À travers sa série Faire corps – Journal d’une métamorphose, l’artiste nantaise Elise Jaunet explore la traversée du cancer du sein comme une expérience à la fois intime et politique. Par la photographie, l’écriture et le collage, elle transforme cette épreuve en un acte de création, et le corps meurtri en un territoire de reconquête.
Octobre rose touche à sa fin et il est plus qu’important de rappeler que la sensibilisation ne s’arrête pas au calendrier. Le cancer du sein s’inscrit dans des corps réels, creusés par la peur, la colère et les cicatrices. Avec Faire corps – Journal d’une métamorphose, Elise Jaunet redonne à cette réalité sa chair et sa voix. Quand elle apprend qu’elle est atteinte d’un cancer du sein, l’artiste vient d’avoir 37 ans. Le confinement débute, tout se fige. « Dès le début, j’ai ressenti un puissant désir de transformation et un urgent besoin d’agir pour ne pas succomber à la paralysie, au choc, à l’effroi et pour ne pas laisser l’angoisse et l’anxiété devenir toutes puissantes et m’étouffer », se souvient-elle. À l’hôpital et chez elle, Elise Jaunet commence alors à photographier, presque frénétiquement, afin de rendre compte de la réalité.
Dans cette série, l’artiste mêle photographie, collage, écriture et compose un journal visuel où le corps devient le témoin d’une transformation à la fois physique et symbolique, de la dépossession à la reconquête. Le noir et blanc y domine, comme un refuge. « C’est ce qui me convient le plus pour exprimer mes émotions. Il permet de recentrer le regard sur les courbes, la géométrie, de gommer les détails et de placer le récit hors du temps », précise-t-elle. Il y a ce collage d’un corps rapiécé, métaphore de la lente reconstruction, mais aussi des paysages flous, qui traduisent l’incertitude. Puis, dans un autoportrait marquant, celui du clown, elle dénonce avec ironie le diktat de la féminité imposée aux femmes malades. « Quand j’ai perdu mes cheveux, je n’ai pas souhaité porter de perruque. Pour être remboursée d’un foulard, je devais obligatoirement acheter un serre-tête avec une mèche de cheveux, pour “faire comme si de rien n’était”. J’ai été très en colère. C’était encore une manière d’invisibiliser le cancer », signale-t-elle. Son travail, à la croisée du documentaire et de l’intime, explore cette frontière poreuse entre regard sur soi et regard sur le monde. « On observe toujours la réalité à travers nos filtres. Pour moi, témoigner du cancer ne pouvait se faire qu’à travers ce double mouvement extérieur-intérieur. »



Un corps politique
« Montrer un corps en métamorphose, c’est une manière d’incarner la maladie », affirme Elise Jaunet. Dans une société qui préfère la pudeur à la réalité, son geste devient politique. L’artiste refuse le récit héroïque du « combat » ou les images souvent aseptisées d’Octobre rose. Son corps malade n’est ni lisse ni glamour. Il est humain. « Représenter un corps féminin dépourvu d’érotisme, oser la vulnérabilité, c’est politique. Et c’est aussi un message : vous n’êtes pas seul·es. N’ayons pas honte. » Sophie Calle, Frida Kahlo, Annie Ernaux, Andrée Chedid ou encore Clara Ysé… Les nombreuses références d’Elise Jaunet résonnent ici comme des présences sororales. Comme elles, elle puise dans l’intime pour questionner le politique, dans la douleur pour en extraire du sens. L’art devient un espace d’insurrection et de réparation, où le geste photographique se fait à la fois acte de soin et de révolte.
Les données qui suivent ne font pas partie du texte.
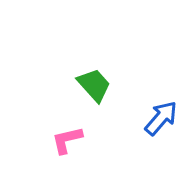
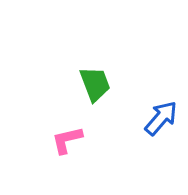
green trapezoid: moved 1 px right, 1 px up; rotated 21 degrees clockwise
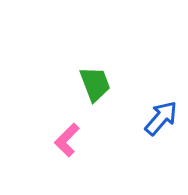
pink L-shape: rotated 32 degrees counterclockwise
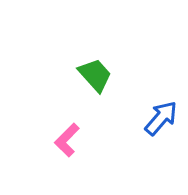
green trapezoid: moved 9 px up; rotated 21 degrees counterclockwise
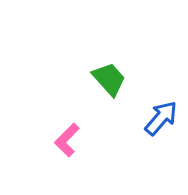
green trapezoid: moved 14 px right, 4 px down
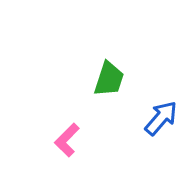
green trapezoid: rotated 60 degrees clockwise
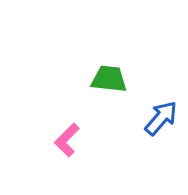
green trapezoid: rotated 102 degrees counterclockwise
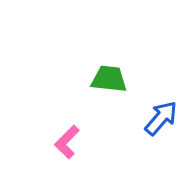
pink L-shape: moved 2 px down
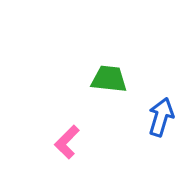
blue arrow: moved 1 px up; rotated 24 degrees counterclockwise
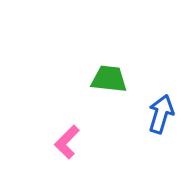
blue arrow: moved 3 px up
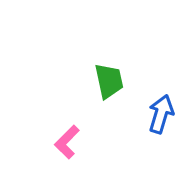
green trapezoid: moved 2 px down; rotated 72 degrees clockwise
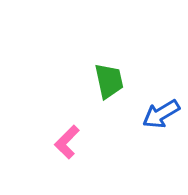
blue arrow: rotated 138 degrees counterclockwise
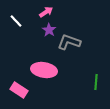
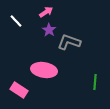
green line: moved 1 px left
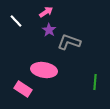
pink rectangle: moved 4 px right, 1 px up
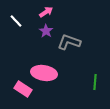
purple star: moved 3 px left, 1 px down
pink ellipse: moved 3 px down
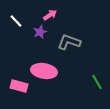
pink arrow: moved 4 px right, 3 px down
purple star: moved 6 px left, 1 px down; rotated 16 degrees clockwise
pink ellipse: moved 2 px up
green line: moved 2 px right; rotated 35 degrees counterclockwise
pink rectangle: moved 4 px left, 3 px up; rotated 18 degrees counterclockwise
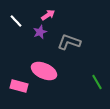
pink arrow: moved 2 px left
pink ellipse: rotated 15 degrees clockwise
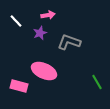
pink arrow: rotated 24 degrees clockwise
purple star: moved 1 px down
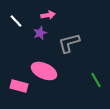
gray L-shape: moved 1 px down; rotated 35 degrees counterclockwise
green line: moved 1 px left, 2 px up
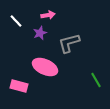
pink ellipse: moved 1 px right, 4 px up
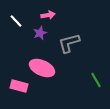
pink ellipse: moved 3 px left, 1 px down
Mais Faire corps n’est pas seulement un cri de colère. C’est aussi un long travail de réconciliation. La série dessine la lente reconstruction d’un corps blessé. « La photographie m’a permis de redevenir sujet de mon histoire, de retrouver une forme de pouvoir sur ma situation », déclare-t-elle. À travers l’objectif, elle apprend à se revoir, à se reconnaître, à « faire corps » au sens propre et figuré, sans aucune limite. « Tous les moyens étaient bons tant qu’ils servaient le propos et que je suivais la maxime de Virginie Despentes : “Le courage d’être sincère” », confie Elise Jaunet. Cette métamorphose, elle la raconte sans pathos, dans une tonalité aussi pudique que frontale. En citant Audre Lorde, l’artiste rappelle ce qui anime sa démarche : « Je n’ai aucune envie que ma colère, ma douleur et ma peur du cancer se fossilisent en un nouveau silence au point de me priver des forces qui peuvent jaillir de l’expérience une fois celle-ci admise et analysée. » En transformant le silence en image, en parole et en acte, Elise Jaunet métamorphose l’intime en forme de résistance, et c’est bien là où réside toute la force de son travail.